Gresini Racing sendiri memiliki rekam jejak yang mengesankan dalam mengembangkan pembalap. Tim ini telah menjadi batu loncatan bagi banyak talenta muda untuk meraih kesuksesan di MotoGP. Kehadiran pembalap berpengalaman seperti Mir dan potensi besar dari Holgado akan menjadi kolaborasi yang menarik untuk disaksikan. Fleksibilitas tim satelit seringkali memungkinkan mereka untuk bereksperimen dan beradaptasi dengan lebih cepat dibandingkan tim pabrikan besar, yang bisa menjadi keuntungan bagi Mir dan Holgado.
Perubahan regulasi teknis yang akan datang di MotoGP juga menjadi faktor penting yang perlu dipertimbangkan. Dengan persiapan yang matang dan dukungan dari pabrikan Ducati, Gresini Racing diposisikan dengan baik untuk menghadapi era baru ini. Kemampuan mereka untuk beradaptasi dengan perubahan dan mengembangkan motor akan menjadi kunci kesuksesan tim di musim-musim mendatang.

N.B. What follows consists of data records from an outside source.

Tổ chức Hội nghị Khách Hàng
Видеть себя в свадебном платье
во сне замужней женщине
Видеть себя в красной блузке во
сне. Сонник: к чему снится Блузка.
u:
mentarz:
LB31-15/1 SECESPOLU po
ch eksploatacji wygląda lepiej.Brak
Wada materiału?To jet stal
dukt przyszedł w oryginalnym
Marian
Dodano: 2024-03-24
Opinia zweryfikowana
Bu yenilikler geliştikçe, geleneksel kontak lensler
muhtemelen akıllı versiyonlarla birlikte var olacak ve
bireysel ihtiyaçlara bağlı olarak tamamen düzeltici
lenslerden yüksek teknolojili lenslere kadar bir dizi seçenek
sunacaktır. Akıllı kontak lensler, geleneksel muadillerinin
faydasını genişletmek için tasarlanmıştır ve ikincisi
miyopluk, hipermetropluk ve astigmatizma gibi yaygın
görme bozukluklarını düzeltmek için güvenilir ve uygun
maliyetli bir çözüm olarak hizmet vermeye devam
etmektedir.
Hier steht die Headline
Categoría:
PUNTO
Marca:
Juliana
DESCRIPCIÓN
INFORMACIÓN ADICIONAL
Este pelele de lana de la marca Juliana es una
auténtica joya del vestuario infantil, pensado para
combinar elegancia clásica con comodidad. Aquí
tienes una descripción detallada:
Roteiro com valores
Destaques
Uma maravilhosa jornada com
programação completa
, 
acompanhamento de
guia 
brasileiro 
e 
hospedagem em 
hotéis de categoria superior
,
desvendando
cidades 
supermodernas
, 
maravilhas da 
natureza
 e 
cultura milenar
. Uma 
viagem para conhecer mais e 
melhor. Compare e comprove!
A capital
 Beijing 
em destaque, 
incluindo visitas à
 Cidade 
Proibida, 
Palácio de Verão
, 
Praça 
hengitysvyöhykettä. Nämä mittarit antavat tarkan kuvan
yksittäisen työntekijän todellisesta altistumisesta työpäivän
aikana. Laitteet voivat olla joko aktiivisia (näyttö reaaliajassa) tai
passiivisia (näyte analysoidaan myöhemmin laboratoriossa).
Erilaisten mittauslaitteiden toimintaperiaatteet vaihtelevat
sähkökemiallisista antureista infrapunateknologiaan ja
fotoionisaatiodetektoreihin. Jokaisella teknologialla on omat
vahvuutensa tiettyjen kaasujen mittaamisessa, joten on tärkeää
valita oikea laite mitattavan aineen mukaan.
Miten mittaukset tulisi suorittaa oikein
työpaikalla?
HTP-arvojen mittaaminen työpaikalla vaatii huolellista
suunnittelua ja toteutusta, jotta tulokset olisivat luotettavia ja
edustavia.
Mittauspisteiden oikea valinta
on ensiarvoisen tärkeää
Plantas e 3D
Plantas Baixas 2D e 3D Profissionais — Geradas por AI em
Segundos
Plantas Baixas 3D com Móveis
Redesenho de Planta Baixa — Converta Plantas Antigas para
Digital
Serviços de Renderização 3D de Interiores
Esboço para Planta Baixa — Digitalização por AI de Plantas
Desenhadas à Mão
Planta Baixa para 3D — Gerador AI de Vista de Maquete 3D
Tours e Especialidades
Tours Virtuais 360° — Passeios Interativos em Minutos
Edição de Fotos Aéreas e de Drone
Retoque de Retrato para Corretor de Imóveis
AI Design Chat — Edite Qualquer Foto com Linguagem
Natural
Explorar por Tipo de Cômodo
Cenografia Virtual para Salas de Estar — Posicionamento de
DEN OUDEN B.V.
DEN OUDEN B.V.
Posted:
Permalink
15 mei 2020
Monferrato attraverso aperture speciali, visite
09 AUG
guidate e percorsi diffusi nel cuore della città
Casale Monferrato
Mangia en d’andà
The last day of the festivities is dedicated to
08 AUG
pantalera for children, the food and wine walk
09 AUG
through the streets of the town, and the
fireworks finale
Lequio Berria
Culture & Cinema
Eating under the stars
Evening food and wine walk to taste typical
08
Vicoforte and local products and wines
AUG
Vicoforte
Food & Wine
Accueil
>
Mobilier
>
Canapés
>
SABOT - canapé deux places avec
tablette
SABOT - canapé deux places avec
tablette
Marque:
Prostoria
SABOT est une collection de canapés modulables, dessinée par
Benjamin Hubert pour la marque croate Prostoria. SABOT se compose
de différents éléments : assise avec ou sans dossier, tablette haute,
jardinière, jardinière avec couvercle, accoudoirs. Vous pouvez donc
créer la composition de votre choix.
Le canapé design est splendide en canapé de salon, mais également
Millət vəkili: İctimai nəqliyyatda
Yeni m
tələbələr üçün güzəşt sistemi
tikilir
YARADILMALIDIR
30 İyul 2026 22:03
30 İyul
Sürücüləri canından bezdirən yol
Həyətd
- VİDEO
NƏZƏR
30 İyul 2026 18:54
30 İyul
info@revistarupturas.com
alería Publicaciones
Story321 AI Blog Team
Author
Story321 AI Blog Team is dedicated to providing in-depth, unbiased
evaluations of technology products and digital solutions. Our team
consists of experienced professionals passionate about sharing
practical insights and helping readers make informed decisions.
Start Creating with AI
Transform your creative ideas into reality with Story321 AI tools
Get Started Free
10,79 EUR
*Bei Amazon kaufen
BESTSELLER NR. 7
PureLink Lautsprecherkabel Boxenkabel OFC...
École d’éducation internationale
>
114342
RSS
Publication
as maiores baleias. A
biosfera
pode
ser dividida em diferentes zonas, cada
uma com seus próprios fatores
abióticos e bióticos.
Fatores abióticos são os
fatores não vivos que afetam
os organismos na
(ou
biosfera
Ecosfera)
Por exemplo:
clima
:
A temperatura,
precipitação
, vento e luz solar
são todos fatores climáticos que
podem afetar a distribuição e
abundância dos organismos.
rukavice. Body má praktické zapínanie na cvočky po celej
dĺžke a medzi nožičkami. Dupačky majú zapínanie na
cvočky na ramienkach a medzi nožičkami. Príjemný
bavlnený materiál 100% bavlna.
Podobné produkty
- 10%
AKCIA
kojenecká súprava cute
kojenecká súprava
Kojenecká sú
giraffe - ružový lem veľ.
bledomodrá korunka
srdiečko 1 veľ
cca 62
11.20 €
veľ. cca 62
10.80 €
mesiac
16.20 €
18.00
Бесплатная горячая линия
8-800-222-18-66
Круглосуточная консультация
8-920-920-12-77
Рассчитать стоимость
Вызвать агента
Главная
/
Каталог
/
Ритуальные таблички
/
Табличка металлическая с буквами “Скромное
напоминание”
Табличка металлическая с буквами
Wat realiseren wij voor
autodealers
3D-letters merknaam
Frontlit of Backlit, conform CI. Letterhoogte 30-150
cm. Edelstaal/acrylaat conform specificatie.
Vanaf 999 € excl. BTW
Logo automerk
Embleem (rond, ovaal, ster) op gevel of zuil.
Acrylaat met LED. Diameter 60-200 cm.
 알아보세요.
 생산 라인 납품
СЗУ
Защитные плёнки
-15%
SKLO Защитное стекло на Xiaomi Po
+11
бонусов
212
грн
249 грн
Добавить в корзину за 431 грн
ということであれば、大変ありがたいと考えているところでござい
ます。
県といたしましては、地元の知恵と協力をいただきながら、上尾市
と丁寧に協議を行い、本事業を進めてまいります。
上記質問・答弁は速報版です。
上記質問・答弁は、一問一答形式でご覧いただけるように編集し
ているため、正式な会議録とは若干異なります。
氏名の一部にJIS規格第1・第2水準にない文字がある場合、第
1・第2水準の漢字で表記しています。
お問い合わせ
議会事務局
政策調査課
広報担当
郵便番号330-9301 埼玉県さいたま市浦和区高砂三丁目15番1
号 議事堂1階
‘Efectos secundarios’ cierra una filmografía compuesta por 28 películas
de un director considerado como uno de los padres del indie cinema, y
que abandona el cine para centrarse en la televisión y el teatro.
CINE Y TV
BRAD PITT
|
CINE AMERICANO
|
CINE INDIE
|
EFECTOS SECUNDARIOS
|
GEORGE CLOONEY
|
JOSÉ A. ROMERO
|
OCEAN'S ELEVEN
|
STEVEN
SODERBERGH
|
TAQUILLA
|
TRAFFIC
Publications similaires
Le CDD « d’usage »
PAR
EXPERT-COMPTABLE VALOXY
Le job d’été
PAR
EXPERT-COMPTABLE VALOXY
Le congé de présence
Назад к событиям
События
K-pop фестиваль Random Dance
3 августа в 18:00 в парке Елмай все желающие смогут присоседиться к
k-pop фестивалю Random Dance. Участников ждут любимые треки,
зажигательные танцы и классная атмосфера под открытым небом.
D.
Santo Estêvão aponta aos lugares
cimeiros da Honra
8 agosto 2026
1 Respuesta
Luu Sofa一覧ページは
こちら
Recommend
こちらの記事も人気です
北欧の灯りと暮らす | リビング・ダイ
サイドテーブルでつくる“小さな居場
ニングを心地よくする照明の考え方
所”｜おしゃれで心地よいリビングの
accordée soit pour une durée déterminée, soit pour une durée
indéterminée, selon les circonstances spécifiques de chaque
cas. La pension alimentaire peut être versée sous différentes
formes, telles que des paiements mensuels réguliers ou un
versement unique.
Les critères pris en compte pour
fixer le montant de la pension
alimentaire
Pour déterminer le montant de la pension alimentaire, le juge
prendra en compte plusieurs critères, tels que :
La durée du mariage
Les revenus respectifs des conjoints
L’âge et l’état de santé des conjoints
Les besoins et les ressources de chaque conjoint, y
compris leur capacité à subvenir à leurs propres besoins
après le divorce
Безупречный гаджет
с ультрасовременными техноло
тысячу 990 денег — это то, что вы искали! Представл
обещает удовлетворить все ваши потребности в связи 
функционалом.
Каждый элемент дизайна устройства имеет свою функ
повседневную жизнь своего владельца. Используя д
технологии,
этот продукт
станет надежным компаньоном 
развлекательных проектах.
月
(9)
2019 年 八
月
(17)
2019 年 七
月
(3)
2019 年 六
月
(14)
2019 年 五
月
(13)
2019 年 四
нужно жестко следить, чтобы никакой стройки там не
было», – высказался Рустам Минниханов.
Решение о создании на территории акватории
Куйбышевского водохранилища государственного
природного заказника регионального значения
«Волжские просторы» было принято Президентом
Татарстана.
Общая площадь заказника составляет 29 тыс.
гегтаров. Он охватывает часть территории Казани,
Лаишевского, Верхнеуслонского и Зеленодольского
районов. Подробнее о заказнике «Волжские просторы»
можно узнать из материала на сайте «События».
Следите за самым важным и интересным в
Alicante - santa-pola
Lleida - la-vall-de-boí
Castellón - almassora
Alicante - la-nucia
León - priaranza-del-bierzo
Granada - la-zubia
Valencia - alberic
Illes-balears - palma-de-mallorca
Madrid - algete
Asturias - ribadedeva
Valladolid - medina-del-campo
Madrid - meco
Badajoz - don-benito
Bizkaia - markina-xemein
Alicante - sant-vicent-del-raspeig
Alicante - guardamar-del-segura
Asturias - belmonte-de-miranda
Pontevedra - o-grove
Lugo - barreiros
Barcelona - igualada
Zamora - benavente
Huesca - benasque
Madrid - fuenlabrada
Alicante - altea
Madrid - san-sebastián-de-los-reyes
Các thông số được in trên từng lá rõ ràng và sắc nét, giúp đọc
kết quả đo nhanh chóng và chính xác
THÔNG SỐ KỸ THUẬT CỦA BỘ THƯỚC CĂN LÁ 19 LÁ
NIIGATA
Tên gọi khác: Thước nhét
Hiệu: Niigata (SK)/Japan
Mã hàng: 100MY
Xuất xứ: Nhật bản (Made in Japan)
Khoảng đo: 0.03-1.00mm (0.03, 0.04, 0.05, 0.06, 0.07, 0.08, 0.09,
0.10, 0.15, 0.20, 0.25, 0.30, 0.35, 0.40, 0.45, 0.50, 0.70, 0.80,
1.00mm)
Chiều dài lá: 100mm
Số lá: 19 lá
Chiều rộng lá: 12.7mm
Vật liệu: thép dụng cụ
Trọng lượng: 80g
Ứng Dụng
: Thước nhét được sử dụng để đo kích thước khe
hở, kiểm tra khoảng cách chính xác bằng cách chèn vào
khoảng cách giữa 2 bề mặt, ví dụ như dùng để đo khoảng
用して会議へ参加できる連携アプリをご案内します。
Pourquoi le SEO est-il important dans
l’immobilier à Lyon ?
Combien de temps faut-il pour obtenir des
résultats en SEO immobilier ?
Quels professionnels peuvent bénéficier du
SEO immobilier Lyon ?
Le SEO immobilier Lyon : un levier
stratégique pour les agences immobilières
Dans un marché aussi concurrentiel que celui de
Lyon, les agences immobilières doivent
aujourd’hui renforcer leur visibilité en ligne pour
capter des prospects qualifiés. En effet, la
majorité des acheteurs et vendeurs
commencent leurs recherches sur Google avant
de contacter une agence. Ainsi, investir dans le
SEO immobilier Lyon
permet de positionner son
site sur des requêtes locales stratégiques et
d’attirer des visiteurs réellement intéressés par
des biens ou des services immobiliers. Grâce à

Dampak kepindahan Joan Mir ini juga akan terasa bagi tim Repsol Honda. Kehilangan seorang juara dunia tentu akan menjadi pukulan telak, dan mereka kini harus mencari pengganti yang sepadan serta membangun kembali kekuatan tim. Pertarungan di MotoGP semakin memanas dengan adanya perpindahan pembalap besar seperti ini, dan musim 2027 diprediksi akan menjadi musim yang sangat menarik dan penuh kejutan.
Para penggemar MotoGP akan sangat menantikan debut Joan Mir bersama Gresini Racing dan bagaimana ia beradaptasi dengan motor Ducati. Apakah ia akan mampu mengulangi kejayaan masa lalunya dan kembali menjadi penantang gelar? Sementara itu, Daniel Holgado juga akan menjadi sorotan utama, dengan ekspektasi besar untuk menunjukkan bakatnya di panggung MotoGP. Kolaborasi antara dua pembalap Spanyol ini di bawah naungan tim Gresini Racing akan menjadi salah satu cerita paling menarik untuk diikuti di musim 2027. Kehadiran motor Ducati spek pabrikan di tim satelit seperti Gresini juga semakin mempertegas persaingan yang merata di kelas utama MotoGP, di mana tim satelit kini memiliki peluang yang lebih besar untuk bersaing dengan tim pabrikan.
Perjalanan Joan Mir di Honda mungkin telah berakhir, namun babak baru yang menjanjikan baru saja dimulai di Gresini Racing. Dengan dukungan tim yang kuat, motor yang kompetitif, dan semangat juang yang tak pernah padam, Joan Mir siap untuk menuliskan kembali namanya dalam sejarah MotoGP. Sementara itu, Daniel Holgado akan memulai petualangan barunya dengan ambisi besar untuk membuktikan diri sebagai bintang masa depan. Musim 2027 akan menjadi saksi bisu dari evolusi menarik dalam karier kedua pembalap ini dan bagaimana Gresini Racing akan bersinar di lintasan.